* **Work task**
Give back exactly the lines of the entries below from the line with "Availability 15 days" to the line with "ClientReady.com - Shopping Cart Softwar", inclusive, and only those.

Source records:
════════════════════
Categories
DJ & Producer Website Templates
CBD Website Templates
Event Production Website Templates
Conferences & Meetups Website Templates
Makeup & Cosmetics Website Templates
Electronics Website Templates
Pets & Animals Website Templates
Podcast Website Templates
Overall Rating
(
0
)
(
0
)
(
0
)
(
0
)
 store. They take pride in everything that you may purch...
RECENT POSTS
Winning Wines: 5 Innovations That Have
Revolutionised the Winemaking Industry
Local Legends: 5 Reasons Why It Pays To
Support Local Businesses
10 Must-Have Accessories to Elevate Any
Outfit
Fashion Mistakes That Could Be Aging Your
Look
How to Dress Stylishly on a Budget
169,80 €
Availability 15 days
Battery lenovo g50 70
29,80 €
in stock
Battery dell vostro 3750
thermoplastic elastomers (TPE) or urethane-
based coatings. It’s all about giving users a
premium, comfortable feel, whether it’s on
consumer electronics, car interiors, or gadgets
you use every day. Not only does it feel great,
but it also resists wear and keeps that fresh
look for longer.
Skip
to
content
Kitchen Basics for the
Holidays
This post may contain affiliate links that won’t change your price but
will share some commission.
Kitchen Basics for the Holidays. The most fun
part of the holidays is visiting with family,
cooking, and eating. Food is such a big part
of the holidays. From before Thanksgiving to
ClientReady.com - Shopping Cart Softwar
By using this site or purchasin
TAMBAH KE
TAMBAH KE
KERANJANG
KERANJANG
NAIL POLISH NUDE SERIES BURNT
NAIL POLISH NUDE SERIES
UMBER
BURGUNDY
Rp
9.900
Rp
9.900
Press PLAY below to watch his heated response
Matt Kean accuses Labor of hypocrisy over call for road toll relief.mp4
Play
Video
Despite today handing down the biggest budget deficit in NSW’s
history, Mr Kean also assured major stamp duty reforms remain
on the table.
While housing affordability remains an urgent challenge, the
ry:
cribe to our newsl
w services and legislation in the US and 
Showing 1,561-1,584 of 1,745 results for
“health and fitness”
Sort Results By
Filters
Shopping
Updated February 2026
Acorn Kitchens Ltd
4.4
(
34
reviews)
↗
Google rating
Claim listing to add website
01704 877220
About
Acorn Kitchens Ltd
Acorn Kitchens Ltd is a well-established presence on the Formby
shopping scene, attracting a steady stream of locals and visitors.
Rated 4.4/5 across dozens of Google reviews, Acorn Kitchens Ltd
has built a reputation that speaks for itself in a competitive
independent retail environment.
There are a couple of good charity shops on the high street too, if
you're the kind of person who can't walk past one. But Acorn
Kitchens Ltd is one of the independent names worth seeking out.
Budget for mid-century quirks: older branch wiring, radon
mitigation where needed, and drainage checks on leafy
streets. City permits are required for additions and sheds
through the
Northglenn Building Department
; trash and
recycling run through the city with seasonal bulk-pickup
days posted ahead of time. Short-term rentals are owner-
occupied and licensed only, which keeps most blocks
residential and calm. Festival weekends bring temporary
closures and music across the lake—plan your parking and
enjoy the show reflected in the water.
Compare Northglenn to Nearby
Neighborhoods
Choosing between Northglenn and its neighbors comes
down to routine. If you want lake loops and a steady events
════════════════════
* **Solution to this exercise**
Availability 15 days
Battery lenovo g50 70
29,80 €
in stock
Battery dell vostro 3750
thermoplastic elastomers (TPE) or urethane-
based coatings. It’s all about giving users a
premium, comfortable feel, whether it’s on
consumer electronics, car interiors, or gadgets
you use every day. Not only does it feel great,
but it also resists wear and keeps that fresh
look for longer.
Skip
to
content
Kitchen Basics for the
Holidays
This post may contain affiliate links that won’t change your price but
will share some commission.
Kitchen Basics for the Holidays. The most fun
part of the holidays is visiting with family,
cooking, and eating. Food is such a big part
of the holidays. From before Thanksgiving to
ClientReady.com - Shopping Cart Softwar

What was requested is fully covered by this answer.